Coding exercises for the Natural Language Processing concentration, part of Udacity's Artificial Intelligence Nanodegree program.
You need Python 3.6+, and the packages mentioned in requirements.txt
. You can install them using:
pip install -r requirements.txt
Data files for exercises are included under data/
, but some of the NLP libraries require additional data for performing tasks like
PoS tagging, lemmatization, etc. Specifically, nltk
will throw an error if the required data is not installed. You can use the
following Python statement to open the NLTK downloader and select the desired package(s) to install:
import nltk
nltk.download()
This opens a GUI. DO NOT download everthing. Required files include:
- Models > punkt (13MB)
- Corpora > stopwords (11kB)
- All Packages > averaged_perceptron_taggers (2.4MB)

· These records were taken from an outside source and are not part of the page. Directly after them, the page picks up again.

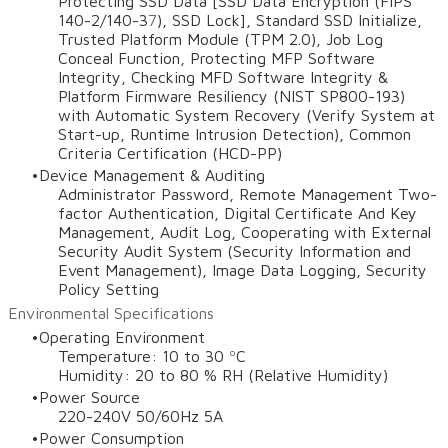
Protecting SSD Data [SSD Data Encryption (FIPS
140-2/140-3
7
), SSD Lock], Standard SSD Initialize,
Trusted Platform Module (TPM 2.0), Job Log
Conceal Function, Protecting MFP Software
Integrity, Checking MFD Software Integrity &
Platform Firmware Resiliency (NIST SP800-193)
with Automatic System Recovery (Verify System at
Start-up, Runtime Intrusion Detection), Common
Criteria Certification (HCD-PP)
Device Management & Auditing
Administrator Password, Remote Management Two-
factor Authentication, Digital Certificate And Key
Management, Audit Log, Cooperating with External
Security Audit System (Security Information and
Event Management), Image Data Logging, Security
Policy Setting
Environmental Specifications
Operating Environment
Temperature: 10 to 30 ºC
Humidity: 20 to 80 % RH (Relative Humidity)
Power Source
220-240V 50/60Hz 5A
Power Consumption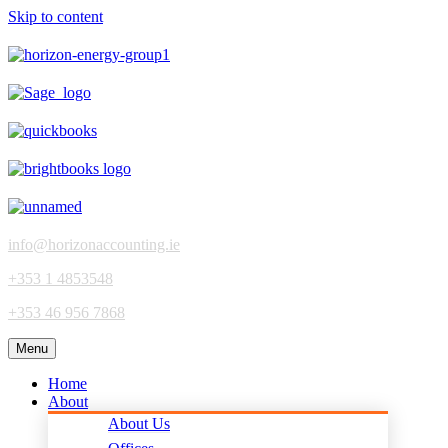
Skip to content
info@horizonaccounting.ie
+353 1 4853548
+353 46 956 7868
Menu
Home
About
About Us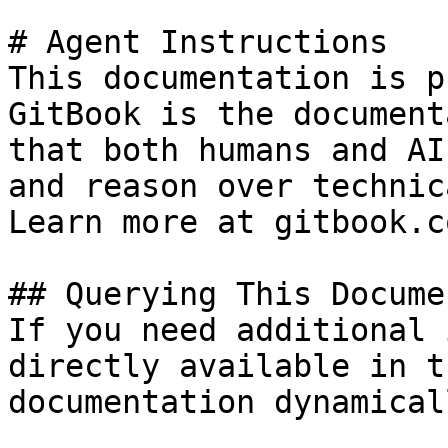
# Agent Instructions

This documentation is p
GitBook is the document
that both humans and AI
and reason over technic
Learn more at gitbook.co
## Querying This Docume
If you need additional 
directly available in t
documentation dynamical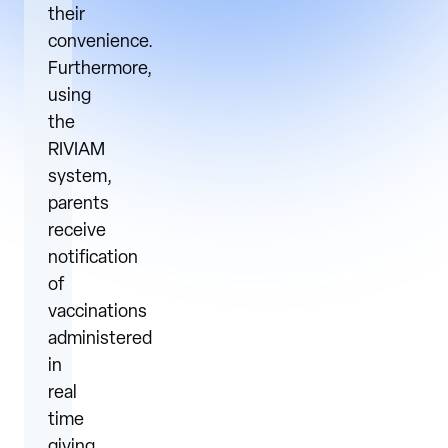
their
convenience.
Furthermore,
using
the
RIVIAM
system,
parents
receive
notification
of
vaccinations
administered
in
real
time
giving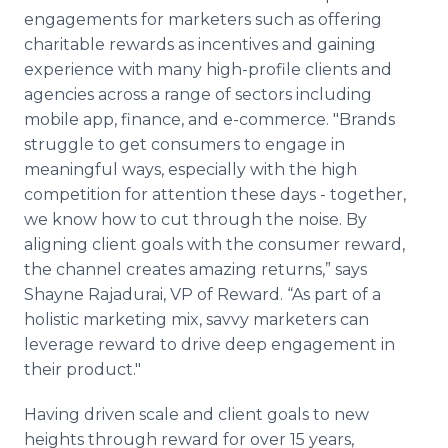
engagements for marketers such as offering
charitable rewards as incentives and gaining
experience with many high-profile clients and
agencies across a range of sectors including
mobile app, finance, and e-commerce. "Brands
struggle to get consumers to engage in
meaningful ways, especially with the high
competition for attention these days - together,
we know how to cut through the noise. By
aligning client goals with the consumer reward,
the channel creates amazing returns,” says
Shayne Rajadurai, VP of Reward. “As part of a
holistic marketing mix, savvy marketers can
leverage reward to drive deep engagement in
their product."
Having driven scale and client goals to new
heights through reward for over 15 years,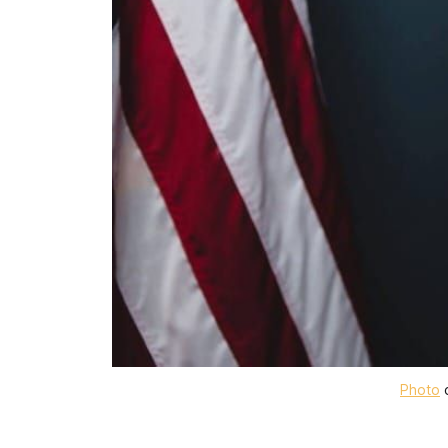
Photo
 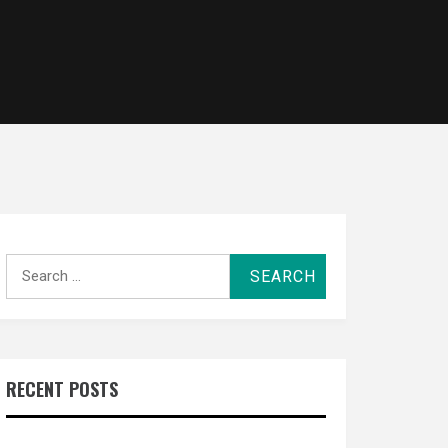
Search
for:
RECENT POSTS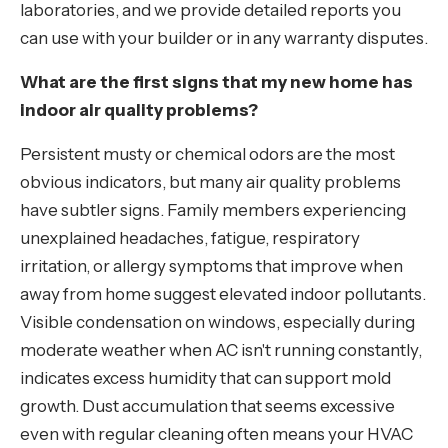
laboratories, and we provide detailed reports you
can use with your builder or in any warranty disputes.
What are the first signs that my new home has
indoor air quality problems?
Persistent musty or chemical odors are the most
obvious indicators, but many air quality problems
have subtler signs. Family members experiencing
unexplained headaches, fatigue, respiratory
irritation, or allergy symptoms that improve when
away from home suggest elevated indoor pollutants.
Visible condensation on windows, especially during
moderate weather when AC isn't running constantly,
indicates excess humidity that can support mold
growth. Dust accumulation that seems excessive
even with regular cleaning often means your HVAC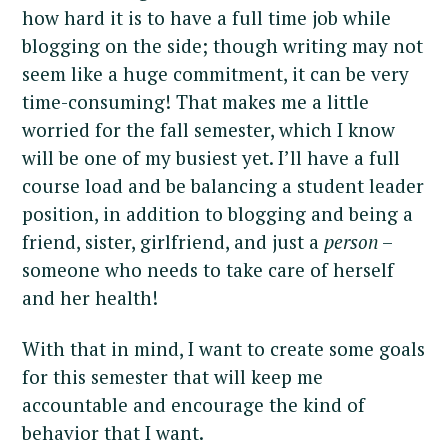
how hard it is to have a full time job while
blogging on the side; though writing may not
seem like a huge commitment, it can be very
time-consuming! That makes me a little
worried for the fall semester, which I know
will be one of my busiest yet. I’ll have a full
course load and be balancing a student leader
position, in addition to blogging and being a
friend, sister, girlfriend, and just a
person
–
someone who needs to take care of herself
and her health!
With that in mind, I want to create some goals
for this semester that will keep me
accountable and encourage the kind of
behavior that I want.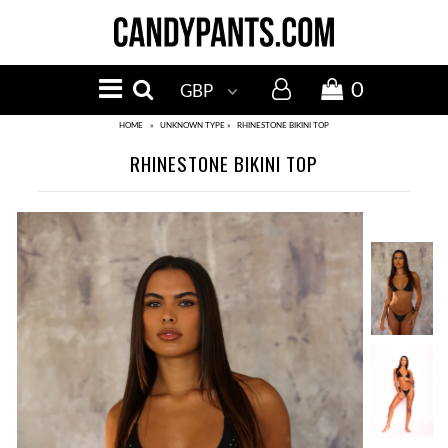
MENU
NEW IN
0
BIKINI TOPS
HOME
»
UNKNOWN TYPE
»
RHINESTONE BIKINI TOP
RHINESTONE BIKINI TOP
BIKINI BOTTOMS
SALE
Events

- All Packages > maxent_ne_chunkers" (12.8MB)
- Corpora > Words (740kB)
- Corpora > wordnet (10.3MB)
For each of the above, select it and click "Download" (explained here)
You can also download all available NLTK data packages, which includes a number of sample corpora as well, but that may take a while (10+GB).
Note: Install GhostScript: brew install ghostscript
to avoid error NLTK was unable to find the gs file!
(reference: https://stackoverflow.com/questions/36942270/nltk-was-unable-to-find-the-gs-file)
To run any script file, use:
python <script.py>
To open a notebook, use:
jupyter notebook <notebook.ipynb>
This work is licensed under a Creative Commons Attribution-NonCommercial-NoDerivatives 4.0 International License. Please refer to Udacity Terms of Service for further information.